Frameworks and libraries today make it easy for programmers to adopt new paradigms, and reactive frameworks are no exception. However, just as an engineer must understand the principles of electricity before designing an alloy, a developer should grasp the key concepts of reactive programming before building serious applications. In this post, I’ll explain these core ideas and demonstrate them with practical examples.
To appreciate why reactive programming matters, let’s first revisit how communication typically works in object-oriented programming (OOP), where objects or processes interact either synchronously or asynchronously. In synchronous communication, the client waits for the server to respond before continuing. This is the traditional, blocking programming model: instructions are executed in order, and if a process needs to wait, it blocks the current thread until the result arrives.
The alternative is the non-blocking programming model, which uses asynchronous communication. Here, threads are never forced to wait. When a task must wait for a response, it is suspended, freeing the thread to handle other work. Once the response arrives, the task resumes—possibly on a different thread. This approach leads to better CPU utilization and scalability, especially under high load. Reactive frameworks help manage this complexity, making it easier to build efficient, non-blocking applications where threads are not forced to block.

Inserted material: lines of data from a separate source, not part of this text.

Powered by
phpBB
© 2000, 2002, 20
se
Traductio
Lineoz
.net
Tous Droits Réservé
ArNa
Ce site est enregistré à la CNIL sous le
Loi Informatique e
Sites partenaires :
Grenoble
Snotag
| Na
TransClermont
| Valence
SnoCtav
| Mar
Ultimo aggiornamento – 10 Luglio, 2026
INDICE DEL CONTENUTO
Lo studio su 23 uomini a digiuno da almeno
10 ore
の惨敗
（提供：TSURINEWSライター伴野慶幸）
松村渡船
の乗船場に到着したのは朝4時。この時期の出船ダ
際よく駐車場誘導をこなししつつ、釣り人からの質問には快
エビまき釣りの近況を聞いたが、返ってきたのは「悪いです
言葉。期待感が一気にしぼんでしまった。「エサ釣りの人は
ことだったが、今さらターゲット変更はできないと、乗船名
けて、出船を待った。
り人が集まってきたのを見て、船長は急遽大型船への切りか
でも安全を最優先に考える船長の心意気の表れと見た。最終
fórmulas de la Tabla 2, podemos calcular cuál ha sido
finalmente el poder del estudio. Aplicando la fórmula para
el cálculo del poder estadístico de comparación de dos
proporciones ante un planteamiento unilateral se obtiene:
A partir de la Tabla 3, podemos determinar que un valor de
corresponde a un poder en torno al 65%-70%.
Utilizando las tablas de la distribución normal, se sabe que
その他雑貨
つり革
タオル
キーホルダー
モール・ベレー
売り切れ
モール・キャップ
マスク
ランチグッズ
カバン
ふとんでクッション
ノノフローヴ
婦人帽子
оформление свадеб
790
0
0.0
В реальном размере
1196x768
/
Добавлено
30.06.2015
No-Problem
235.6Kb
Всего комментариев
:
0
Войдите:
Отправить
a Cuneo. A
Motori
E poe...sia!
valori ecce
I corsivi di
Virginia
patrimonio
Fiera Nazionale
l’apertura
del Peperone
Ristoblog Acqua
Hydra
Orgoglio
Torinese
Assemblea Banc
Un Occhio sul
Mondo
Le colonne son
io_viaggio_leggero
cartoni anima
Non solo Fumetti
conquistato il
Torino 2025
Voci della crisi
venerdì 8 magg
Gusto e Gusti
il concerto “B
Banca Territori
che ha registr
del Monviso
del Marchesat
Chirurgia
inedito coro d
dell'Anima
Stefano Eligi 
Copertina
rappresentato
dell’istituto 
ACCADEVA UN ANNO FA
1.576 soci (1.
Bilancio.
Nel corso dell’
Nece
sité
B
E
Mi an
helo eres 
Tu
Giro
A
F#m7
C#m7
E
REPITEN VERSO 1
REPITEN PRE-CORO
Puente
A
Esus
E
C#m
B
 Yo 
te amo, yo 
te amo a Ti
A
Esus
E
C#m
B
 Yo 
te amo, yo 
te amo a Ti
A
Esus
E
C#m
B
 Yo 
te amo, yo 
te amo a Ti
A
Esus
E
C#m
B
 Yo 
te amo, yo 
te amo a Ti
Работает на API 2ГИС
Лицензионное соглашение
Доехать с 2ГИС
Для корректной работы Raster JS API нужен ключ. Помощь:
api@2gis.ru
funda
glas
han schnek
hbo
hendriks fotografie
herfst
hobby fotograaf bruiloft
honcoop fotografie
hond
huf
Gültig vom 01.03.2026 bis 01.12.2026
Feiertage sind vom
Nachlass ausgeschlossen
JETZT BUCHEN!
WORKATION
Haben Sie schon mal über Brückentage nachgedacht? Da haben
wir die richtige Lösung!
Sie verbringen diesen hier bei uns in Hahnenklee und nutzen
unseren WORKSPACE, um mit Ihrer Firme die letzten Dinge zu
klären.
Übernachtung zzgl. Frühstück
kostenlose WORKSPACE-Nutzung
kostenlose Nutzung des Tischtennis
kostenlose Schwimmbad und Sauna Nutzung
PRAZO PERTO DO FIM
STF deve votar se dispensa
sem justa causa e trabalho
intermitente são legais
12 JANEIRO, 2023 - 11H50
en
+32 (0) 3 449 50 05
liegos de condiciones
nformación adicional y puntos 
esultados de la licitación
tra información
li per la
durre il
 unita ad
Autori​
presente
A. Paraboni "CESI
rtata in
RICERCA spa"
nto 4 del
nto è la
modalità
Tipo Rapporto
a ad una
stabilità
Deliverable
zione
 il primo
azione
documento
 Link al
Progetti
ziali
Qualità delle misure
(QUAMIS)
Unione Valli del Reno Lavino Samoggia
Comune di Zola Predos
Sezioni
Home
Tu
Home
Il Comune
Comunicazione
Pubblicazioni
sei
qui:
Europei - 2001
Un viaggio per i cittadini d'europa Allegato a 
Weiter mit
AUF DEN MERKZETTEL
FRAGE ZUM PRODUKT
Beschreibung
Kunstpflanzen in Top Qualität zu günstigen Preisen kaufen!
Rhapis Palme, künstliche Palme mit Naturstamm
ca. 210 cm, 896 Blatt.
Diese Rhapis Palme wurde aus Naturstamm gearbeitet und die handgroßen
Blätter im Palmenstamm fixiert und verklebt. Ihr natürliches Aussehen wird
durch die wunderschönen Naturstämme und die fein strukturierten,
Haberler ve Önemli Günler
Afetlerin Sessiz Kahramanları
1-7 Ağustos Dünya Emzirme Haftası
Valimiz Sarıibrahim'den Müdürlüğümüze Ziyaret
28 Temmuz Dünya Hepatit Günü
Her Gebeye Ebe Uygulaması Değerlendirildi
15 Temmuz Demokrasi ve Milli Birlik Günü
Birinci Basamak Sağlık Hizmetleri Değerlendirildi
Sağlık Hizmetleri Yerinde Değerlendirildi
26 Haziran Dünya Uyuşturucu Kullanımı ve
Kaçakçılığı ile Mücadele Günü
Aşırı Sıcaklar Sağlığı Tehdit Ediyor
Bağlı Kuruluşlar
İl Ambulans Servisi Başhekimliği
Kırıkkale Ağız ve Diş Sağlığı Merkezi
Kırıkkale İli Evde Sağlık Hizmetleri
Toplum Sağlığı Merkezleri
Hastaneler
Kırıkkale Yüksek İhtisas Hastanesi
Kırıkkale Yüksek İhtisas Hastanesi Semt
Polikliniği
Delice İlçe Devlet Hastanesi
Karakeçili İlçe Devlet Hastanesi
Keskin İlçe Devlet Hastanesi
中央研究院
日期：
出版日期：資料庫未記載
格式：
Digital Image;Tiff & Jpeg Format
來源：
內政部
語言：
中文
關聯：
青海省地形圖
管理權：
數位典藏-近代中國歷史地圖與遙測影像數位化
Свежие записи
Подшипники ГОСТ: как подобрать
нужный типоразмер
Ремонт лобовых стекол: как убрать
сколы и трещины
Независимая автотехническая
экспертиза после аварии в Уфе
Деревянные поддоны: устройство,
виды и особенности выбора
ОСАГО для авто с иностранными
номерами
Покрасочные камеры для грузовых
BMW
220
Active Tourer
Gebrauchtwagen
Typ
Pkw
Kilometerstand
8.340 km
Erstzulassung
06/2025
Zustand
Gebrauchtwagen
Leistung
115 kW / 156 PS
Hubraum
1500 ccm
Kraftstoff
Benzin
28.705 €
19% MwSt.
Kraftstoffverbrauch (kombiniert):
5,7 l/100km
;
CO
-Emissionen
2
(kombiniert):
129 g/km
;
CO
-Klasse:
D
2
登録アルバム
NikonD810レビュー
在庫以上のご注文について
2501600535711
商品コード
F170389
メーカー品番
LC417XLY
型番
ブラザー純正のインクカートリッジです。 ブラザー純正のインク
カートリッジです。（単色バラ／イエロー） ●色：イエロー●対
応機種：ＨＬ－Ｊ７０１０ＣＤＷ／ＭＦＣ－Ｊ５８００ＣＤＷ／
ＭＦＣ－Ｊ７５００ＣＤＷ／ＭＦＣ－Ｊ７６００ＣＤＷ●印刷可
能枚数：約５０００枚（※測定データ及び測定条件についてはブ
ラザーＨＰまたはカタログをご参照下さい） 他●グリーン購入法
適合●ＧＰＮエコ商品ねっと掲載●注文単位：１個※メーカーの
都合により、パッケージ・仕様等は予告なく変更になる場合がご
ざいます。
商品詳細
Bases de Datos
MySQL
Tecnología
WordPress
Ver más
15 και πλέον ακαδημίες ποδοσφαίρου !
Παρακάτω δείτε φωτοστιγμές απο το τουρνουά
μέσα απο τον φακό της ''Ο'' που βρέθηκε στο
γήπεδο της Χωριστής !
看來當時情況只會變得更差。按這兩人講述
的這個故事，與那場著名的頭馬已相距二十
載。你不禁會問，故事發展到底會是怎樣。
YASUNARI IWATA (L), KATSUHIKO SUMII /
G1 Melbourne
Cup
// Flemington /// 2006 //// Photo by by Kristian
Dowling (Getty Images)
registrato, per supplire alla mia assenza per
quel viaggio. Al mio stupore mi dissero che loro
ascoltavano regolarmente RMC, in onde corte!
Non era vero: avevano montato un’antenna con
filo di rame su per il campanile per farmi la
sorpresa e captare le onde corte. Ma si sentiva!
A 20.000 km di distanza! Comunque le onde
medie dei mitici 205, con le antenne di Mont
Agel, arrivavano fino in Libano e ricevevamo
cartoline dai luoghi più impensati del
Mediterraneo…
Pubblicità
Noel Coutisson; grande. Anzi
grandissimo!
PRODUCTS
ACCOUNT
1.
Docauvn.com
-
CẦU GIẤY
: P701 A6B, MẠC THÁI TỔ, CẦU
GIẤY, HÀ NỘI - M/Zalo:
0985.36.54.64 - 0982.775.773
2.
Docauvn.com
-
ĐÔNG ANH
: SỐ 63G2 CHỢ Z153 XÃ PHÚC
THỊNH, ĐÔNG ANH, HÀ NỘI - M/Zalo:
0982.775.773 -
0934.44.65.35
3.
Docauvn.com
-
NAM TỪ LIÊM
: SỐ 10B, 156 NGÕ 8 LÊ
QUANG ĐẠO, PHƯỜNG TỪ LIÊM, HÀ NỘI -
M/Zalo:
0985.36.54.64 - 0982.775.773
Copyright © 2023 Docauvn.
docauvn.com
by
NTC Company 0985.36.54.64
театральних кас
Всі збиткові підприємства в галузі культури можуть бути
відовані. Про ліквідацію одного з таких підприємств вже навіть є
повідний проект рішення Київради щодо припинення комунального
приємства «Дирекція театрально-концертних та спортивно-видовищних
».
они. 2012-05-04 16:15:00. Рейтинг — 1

In the context of reactive programming, these non-blocking interacting entities are often described using the terms publisher (or producer) and subscriber (or consumer), rather than the traditional client-server analogy. The consumer subscribes to data from the publisher, and the publisher emits data to all its subscribers.
One of the main challenges in this model arises when the publisher emits data faster than the subscriber can process it. Reactive programming addresses this with backpressure—a feedback mechanism where the subscriber signals to the publisher how many items it is ready to handle, keeping the system stable and efficient. Backpressure is especially critical in real-world scenarios such as processing large volumes of real-time data streams (e.g., IoT sensor data) or handling a high number of requests through an API gateway when the downstream database is too slow to keep up. Frameworks like RxJava and Project Reactor provide robust tools to manage backpressure and control data flow in reactive systems.
To see how this works in practice, let’s look at a simple example. We’ll implement a simulated slow consumer that only requests one item at a time. After processing each item, it explicitly requests the next. This approach demonstrates how a subscriber can manage backpressure by controlling the demand:
import com.example.entity.Employee;
import org.reactivestreams.Subscription;
import reactor.core.publisher.BaseSubscriber;
import reactor.core.publisher.Mono;
import java.time.Duration;
public class OneByOneEmployeeSubscriber extends BaseSubscriber<Employee> {
@Override
protected void hookOnSubscribe(Subscription subscription) {
System.out.println("Subscribed, requesting first employee");
request(1);
}
@Override
protected void hookOnNext(Employee employee) {
System.out.println("Received: " + employee);
Mono.delay(Duration.ofSeconds(10)) // simulate slow processing with delay
.doOnTerminate(() -> request(1)) // request next item only after processing has been done
.subscribe();
}
@Override
protected void hookOnError(Throwable throwable) {
System.err.println("Error: " + throwable);
}
@Override
protected void hookOnComplete() {
System.out.println("All employees processed.");
}
}
Note: In production-level code, a logging framework should be used instead of printing to standard output.
In this implementation, the subscriber manages backpressure by controlling the request rate, ensuring it processes data at its own pace and maintains system stability—even when the publisher emits data much faster. This pattern is especially useful in scenarios where processing is slow or resource-intensive.
In this article, we explored the core concepts of reactive programming, including the differences between synchronous and asynchronous models, the benefits of non-blocking execution, and the roles of publishers and subscribers. We also demonstrated how reactive systems manage data flow and backpressure, ensuring efficient and stable processing even when data is produced faster than it can be consumed.